Herbalife HLF
Post-2012-short results confirm Herbalife's pyramid thesis: individual markets pop-and-drop, Q1'17 China growth is a pull-forward illusion, and questionable EPS add-backs mask structural decline.
Thesis
Pershing Square's May 2017 exhibit updates its pyramid-scheme short thesis on Herbalife by arguing that results since the late-2012 short announcement validate the case. Revenue growth has decelerated, and individual markets — South Korea, Brazil, the United Kingdom and Malaysia — exhibit the classic pyramid 'pop-and-drop' pattern where accelerated growth reverses sharply after saturation, with management progressively eliminating country disclosure as markets deteriorate.
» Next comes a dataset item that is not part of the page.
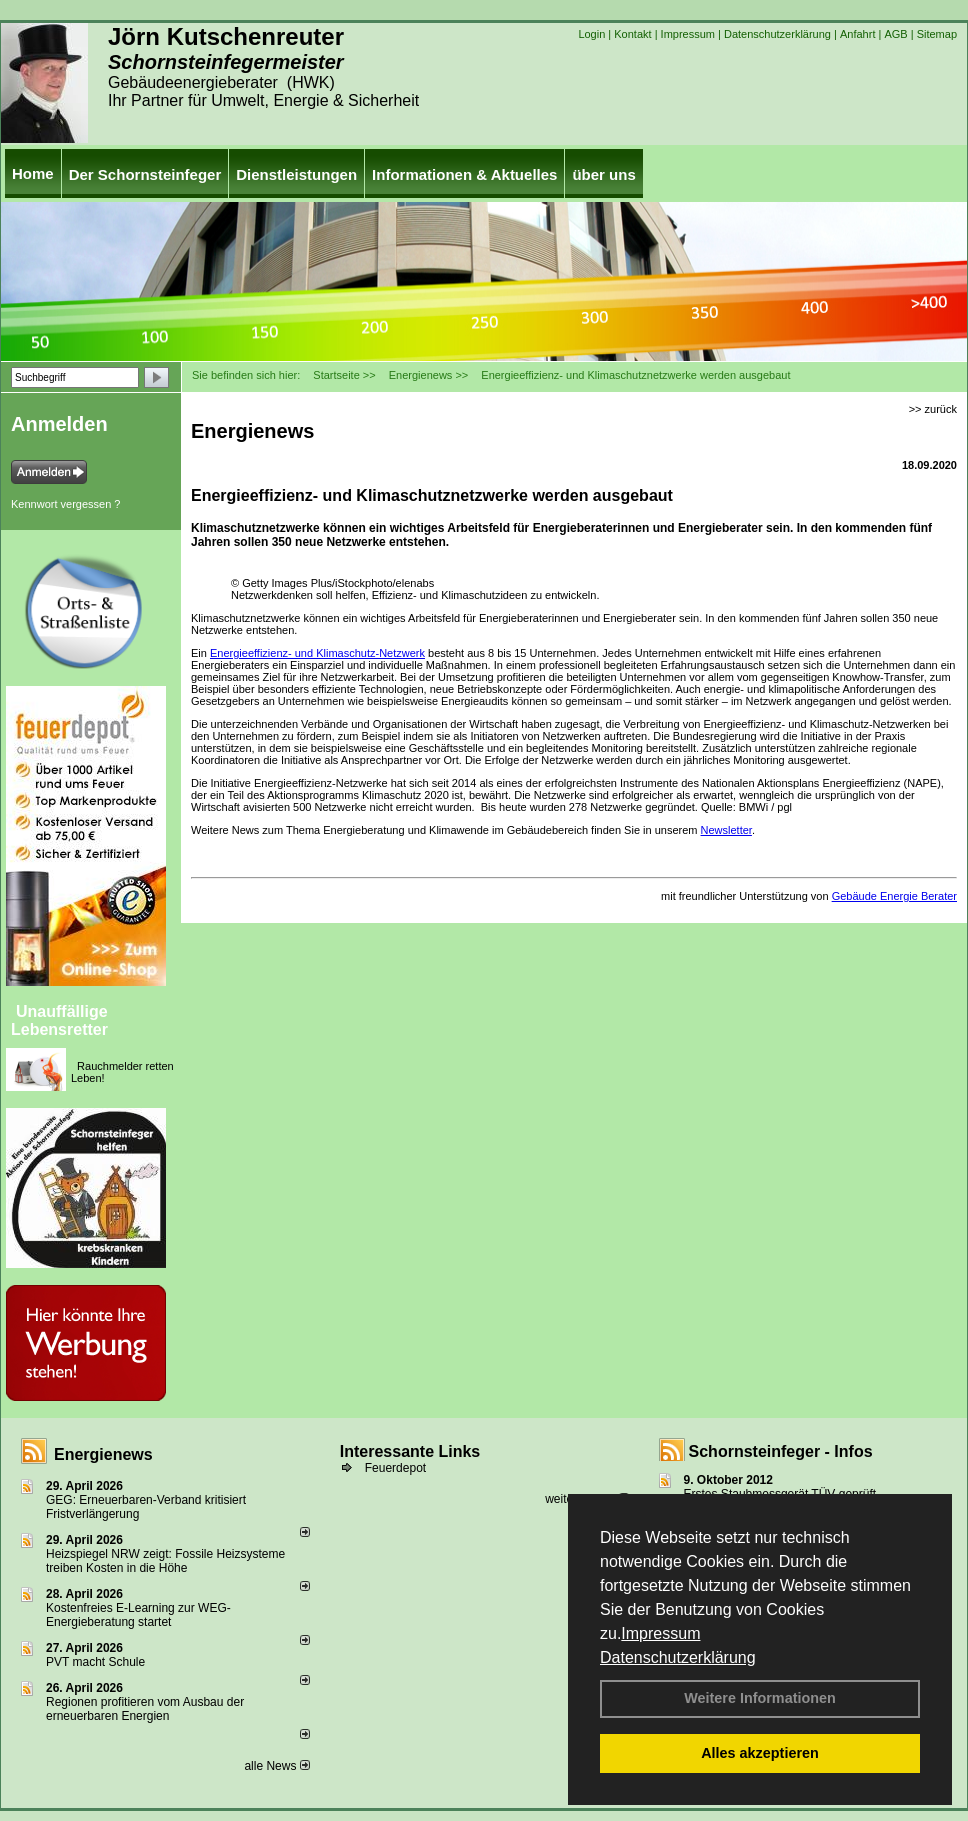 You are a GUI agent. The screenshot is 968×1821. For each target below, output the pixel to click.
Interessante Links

Q1'17 headline constant-currency growth was flat but declined roughly 5% after adjusting for a China volume pull-forward ahead of an April price increase; China alone was down 17-20% constant currency. Revised 10-Q disclosure on China introduces new regulatory language around 'anti-pyramiding' and a 'modified' business model. Adjusted EPS relies on recurring questionable add-backs (42% of adjusted EPS in 2014, 38% in 2016), and MLMs trade at a 39% P/E discount to CPG peers.
SCQA
Herbalife is a multi-level-marketing nutrition company Pershing Square publicly shorted in late 2012, arguing it is a pyramid scheme whose individual markets saturate and collapse after early accelerated growth.
Headline numbers mask deterioration: Korea, Brazil, UK and Malaysia show pop-and-drop declines with disclosure quietly dropped; Q1'17 China growth was inflated by a volume pull-forward, and 10-Q China risk language was materially expanded.
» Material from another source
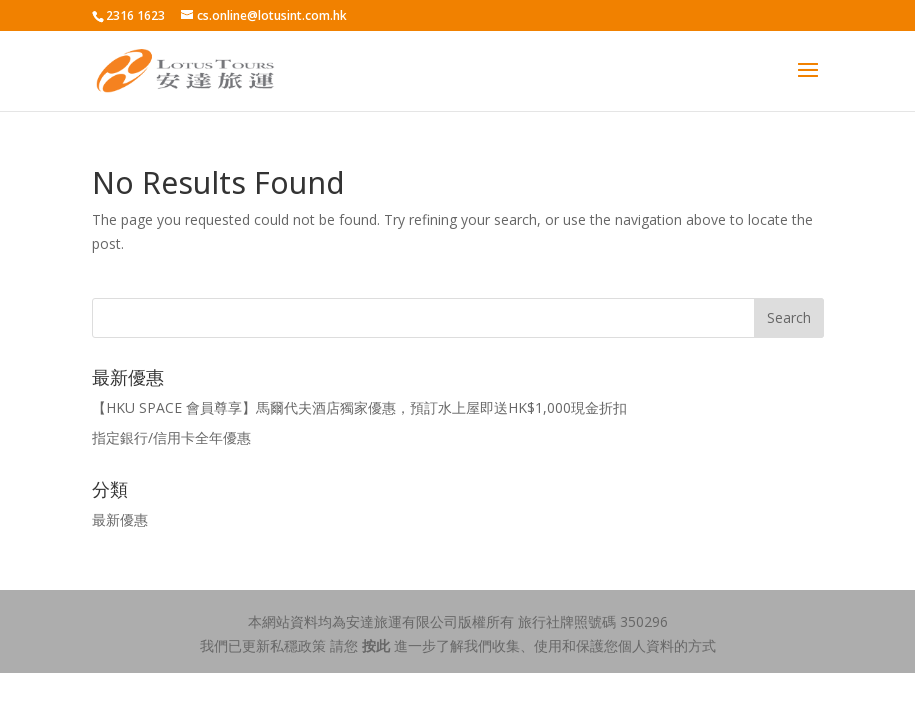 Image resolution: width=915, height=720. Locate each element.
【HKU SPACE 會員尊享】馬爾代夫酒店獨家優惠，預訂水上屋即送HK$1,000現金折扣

As a short-exhibit update there is no corporate ask — Pershing argues investors should adjust for the China pull-forward, discount questionable EPS add-backs, and recognize that segment-level reporting obscures structural single-market decline.
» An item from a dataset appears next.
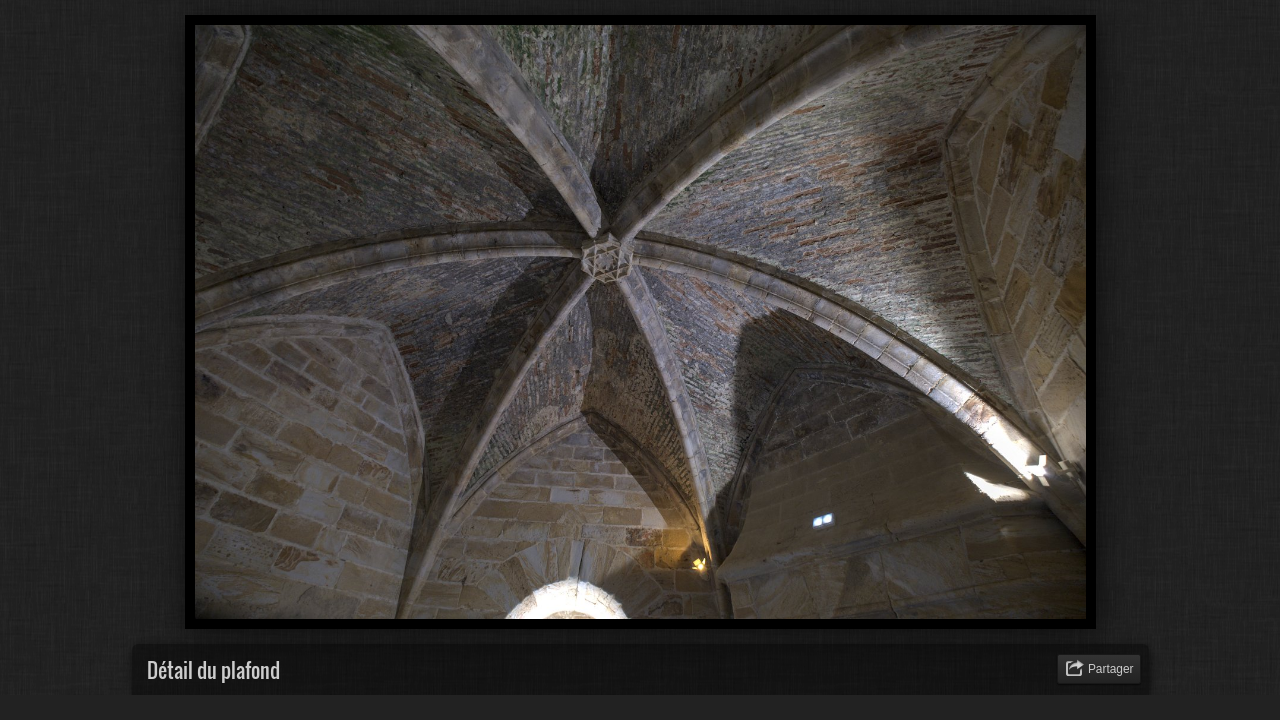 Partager (1111, 669)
MLMs trade at 13.1x forward P/E versus 18.3x for CPG peers — a 5.1x, 39% discount — implying re-rating downside as pyramid dynamics and China regulatory overhangs become undeniable.
The three reasons
- 1
Country-level 'pop-and-drop' patterns (Korea, Brazil, UK, Malaysia) are the signature of a pyramid scheme saturating
- 2
Q1'17 China growth was inflated by a volume pull-forward; adjusted sales fell 17-20% constant currency
- 3
Revised 10-Q China disclosures quietly add new regulatory and anti-pyramiding red flags
KPIs cited
Pattern membership
Composition what's on the 15 slides
Slide gallery ·
Notes
Short (15pp) 'Exhibit'-style deck extending Ackman's 2012+ Herbalife pyramid-scheme short — likely an appendix to a letter, call, or regulatory correspondence rather than a standalone initial thesis. Does not re-argue the pyramid case from scratch; drills into fresh 2016-2017 evidence: country-level pop-and-drop saturation, China volume pull-forward masking sequential deterioration, new 10-Q language adding 'anti-pyramiding' and 'modified version of the business model' hedges, and persistent questionable EPS add-backs. Heavy use of management-quote timelines (Des Walsh, Michael Johnson, John DeSimone) to expose shifting narratives on Korea, UK, and China. No explicit price target or valuation bridge; closing slide is a peer-gap chart on MLM vs. CPG forward P/E. Stake disclosed qualitatively only ('substantial short position').